Records shown:
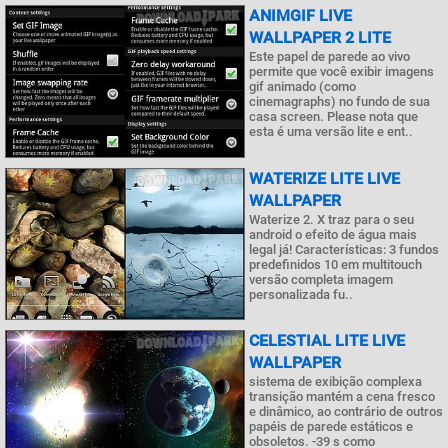
ANIMGIF LIVE
WALLPAPER 2 LITE
Este papel de parede ao vivo
permite que você exibir imagens
gif animado (como
cinemagraphs) no fundo de sua
casa screen. Please nota que
esta é uma versão lite e ent..
WATERIZE LITE LIVE
WALLPAPER
Waterize 2. X traz para o seu
android o efeito de água mais
legal já! Características: 3 fundos
predefinidos 10 em multitouch
versão completa imagem
personalizada fu..
CELESTIAL LITE LIVE
WALLPAPER
sistema de exibição complexa
transição mantém a cena fresco
e dinâmico, ao contrário de outros
papéis de parede estáticos e
obsoletos. -39 s como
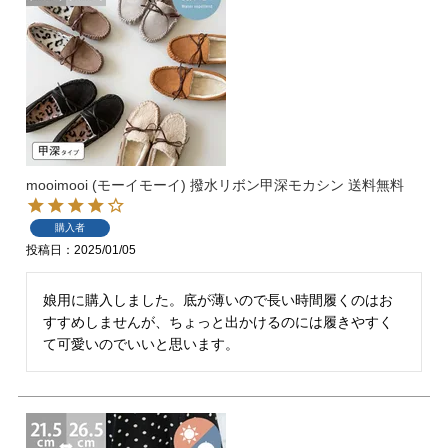
バレエシューズ
ローファー レディース
スニーカー・スリッポン
レインシューズ
カジュアルシューズ
モカシン
サンダル
キッズ
mooimooi (モーイモーイ) 撥水リボン甲深モカシン 送料無料
購入者
シューズケア
ウェア
投稿日
2025/01/05
セール会場
娘用に購入しました。底が薄いので長い時間履くのはお
すすめしませんが、ちょっと出かけるのには履きやすく
て可愛いのでいいと思います。
ブランドから選ぶ
menue -メヌエ-
mooimooi -モーイモーイ-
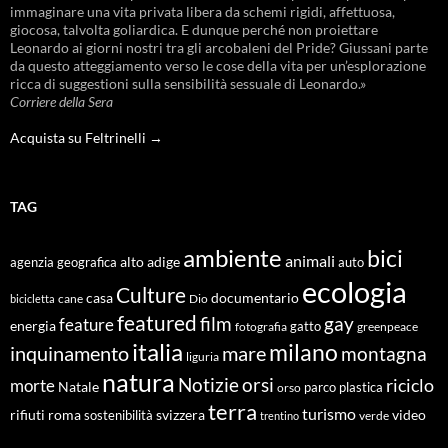
immaginare una vita privata libera da schemi rigidi, affettuosa,
giocosa, talvolta goliardica. E dunque perché non proiettare
Leonardo ai giorni nostri tra gli arcobaleni del Pride? Giussani parte
da questo atteggiamento verso le cose della vita per un’esplorazione
ricca di suggestioni sulla sensibilità sessuale di Leonardo.»
Corriere della Sera
Acquista su Feltrinelli →
TAG
ambiente
bici
animali
alto adige
agenzia geografica
auto
ecologia
Culture
documentario
casa
cane
Dio
bicicletta
featured
film
gay
feature
energia
fotografia
gatto
greenpeace
italia
milano
inquinamento
mare
montagna
liguria
natura
Notizie
orsi
riciclo
morte
Natale
orso
parco
plastica
terra
turismo
roma
svizzera
video
rifiuti
sostenibilità
verde
trentino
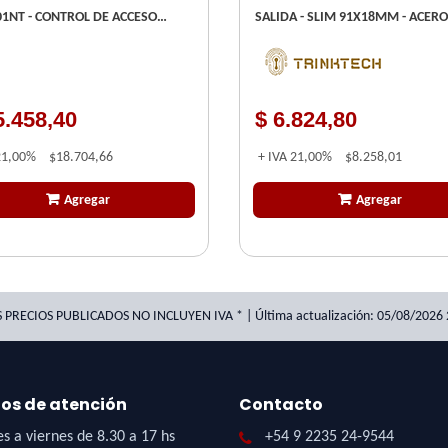
 01NT - CONTROL DE ACCESO
SALIDA - SLIM 91X18MM - ACERO
N
INOXIDABLE - ( N/A ) -
5.458,40
$ 6.824,80
21,00%
$18.704,66
+ IVA
21,00%
$8.258,01
Agregar
Agregar
S PRECIOS PUBLICADOS NO INCLUYEN IVA * | Última actualización: 05/08/2026 
ios de atención
Contacto
s a viernes de 8.30 a 17 hs
+54 9 2235 24-9544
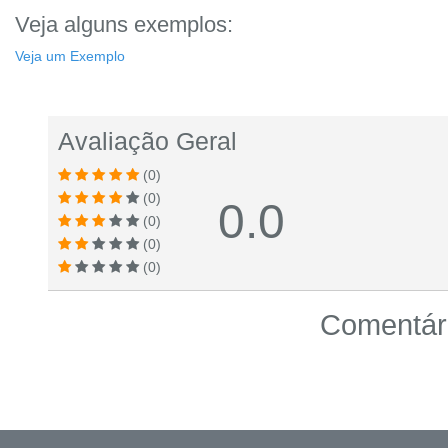
Veja alguns exemplos:
Veja um Exemplo
Avaliação Geral
(0)
(0)
0.0
(0)
(0)
(0)
Comentári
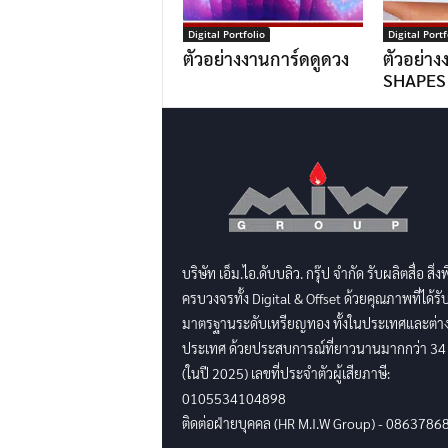
Digital Portfolio
Digital Portf
ตัวอย่างงานการ์ดดูดวง
ตัวอย่าง
SHAPES
บริษัท เอ็ม.ไอ.ดับบลิว. กรุ๊ป จำกัด รับผลิตสื่อ สิ่ง
ครบวงจรทั้ง Digital & Offset ด้วยคุณภาพที่ได้รั
มาตรฐานระดับเหรียญทอง ทั้งในประเทศและต่า
ประเทศ ด้วยประสบการณ์ที่ยาวนานมากกว่า 34 
(ในปี 2025) เลขที่ประจำตัวผู้เสียภาษี:
0105534104898
ติดต่อฝ่ายบุคคล (HR M.I.W Group) - 0863786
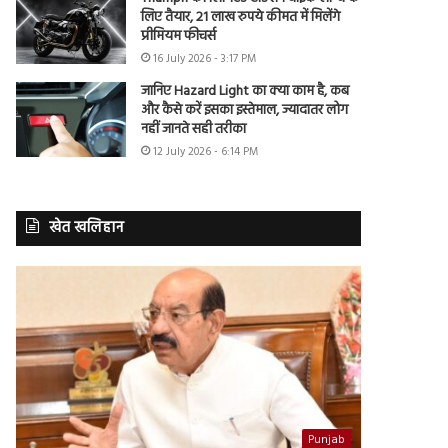
लिए तैयार, 21 लाख रुपये कीमत में मिलेंगे
प्रीमियम फीचर्स
16 July 2026 - 3:17 PM
जानिए Hazard Light का क्या काम है, कब
और कैसे करें इसका इस्तेमाल, ज्यादातर लोग
नहीं जानते सही तरीका
12 July 2026 - 6:14 PM
खेत खलिहान
Punjab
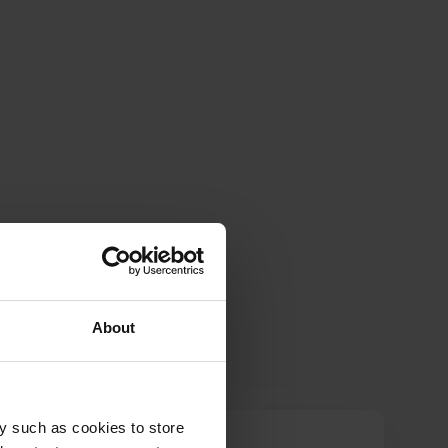
About
y such as cookies to store
ariedakon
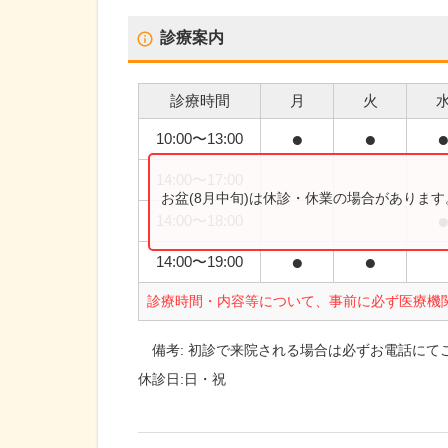
診療案内
診療時間
月
火
●
●
10:00
〜
13:00
14:00
〜
17:00
お盆(8月中旬)は休診・休業の場合がありま
14:00
〜
18:00
●
●
14:00
〜
19:00
診療時間・内容等について、事前に必ず医療機
備考:
初診で来院される場合は必ずお電話にて
休診日:
日・祝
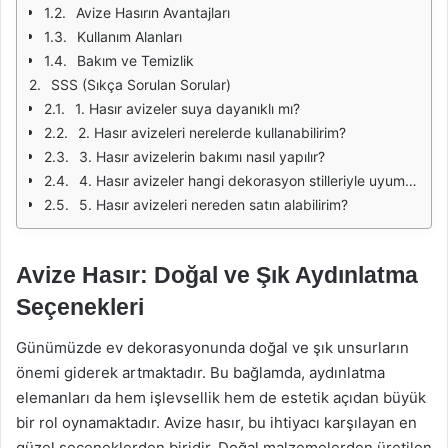
Avize Hasırın Avantajları
Kullanım Alanları
Bakım ve Temizlik
SSS (Sıkça Sorulan Sorular)
1. Hasır avizeler suya dayanıklı mı?
2. Hasır avizeleri nerelerde kullanabilirim?
3. Hasır avizelerin bakımı nasıl yapılır?
4. Hasır avizeler hangi dekorasyon stilleriyle uyumlu?
5. Hasır avizeleri nereden satın alabilirim?
Avize Hasır: Doğal ve Şık Aydınlatma
Seçenekleri
Günümüzde ev dekorasyonunda doğal ve şık unsurların
önemi giderek artmaktadır. Bu bağlamda, aydınlatma
elemanları da hem işlevsellik hem de estetik açıdan büyük
bir rol oynamaktadır. Avize hasır, bu ihtiyacı karşılayan en
güzel seçeneklerden biridir. Doğal malzemelerden üretilen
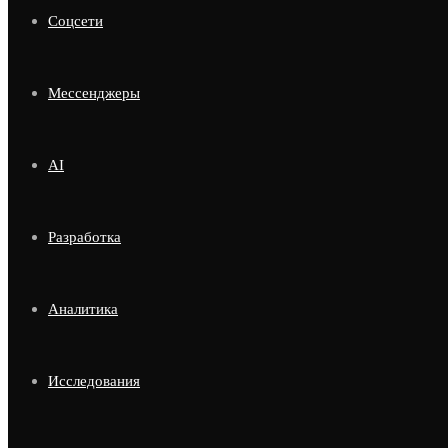
Соцсети
Мессенджеры
AI
Разработка
Аналитика
Исследования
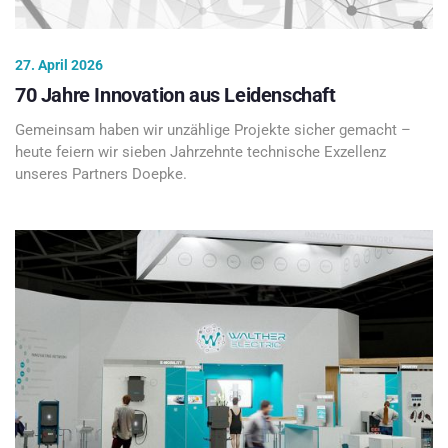
27. April 2026
70 Jahre Innovation aus Leidenschaft
Gemeinsam haben wir unzählige Projekte sicher gemacht –
heute feiern wir sieben Jahrzehnte technische Exzellenz
unseres Partners Doepke.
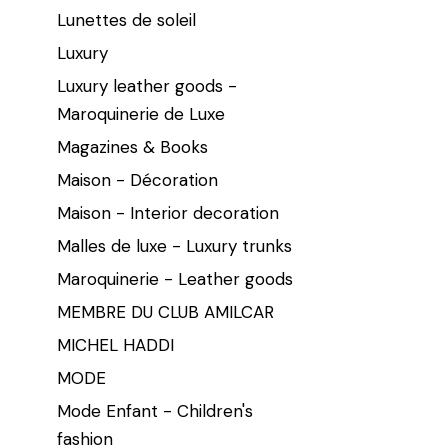
Lunettes de soleil
Luxury
Luxury leather goods -
Maroquinerie de Luxe
Magazines & Books
Maison - Décoration
Maison - Interior decoration
Malles de luxe - Luxury trunks
Maroquinerie - Leather goods
MEMBRE DU CLUB AMILCAR
MICHEL HADDI
MODE
Mode Enfant - Children's
fashion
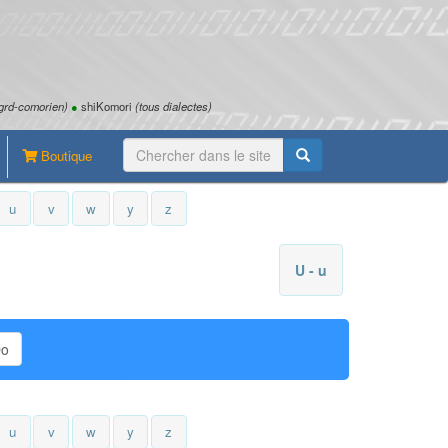
grd-comorien)
●
shiKomori
(tous dialectes)
Boutique
u
v
w
y
z
U - u
Do
u
v
w
y
z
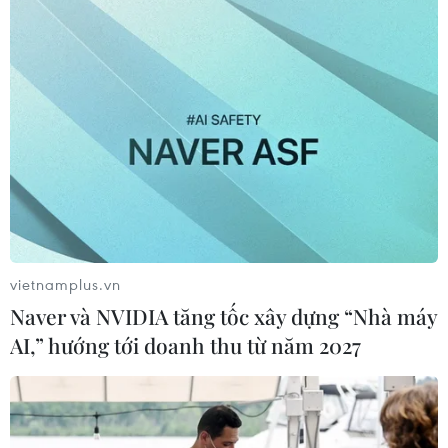
vietnamplus.vn
Naver và NVIDIA tăng tốc xây dựng “Nhà máy
AI,” hướng tới doanh thu từ năm 2027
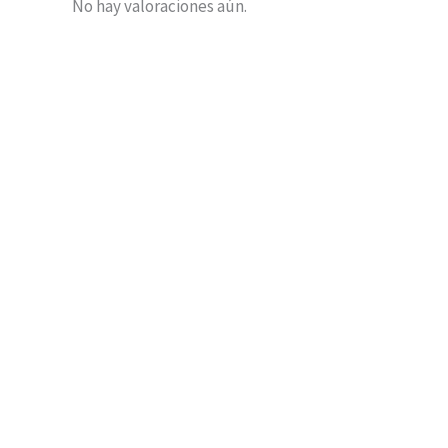
No hay valoraciones aún.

Problem description: Out of the records above, please copy exactly the lines from the line with "すすめしませんが、ちょっと出かけるのには履きやすく" up to and including the line with "giocosa, talvolta goliardica.", minus the pictures.

Solution for this task:
すすめしませんが、ちょっと出かけるのには履きやすく
て可愛いのでいいと思います。
ブランドから選ぶ
menue -メヌエ-
mooimooi -モーイモーイ-
immaginare una vita privata libera da schemi rigidi, affettuosa,
giocosa, talvolta goliardica. E dunque perché non proiettare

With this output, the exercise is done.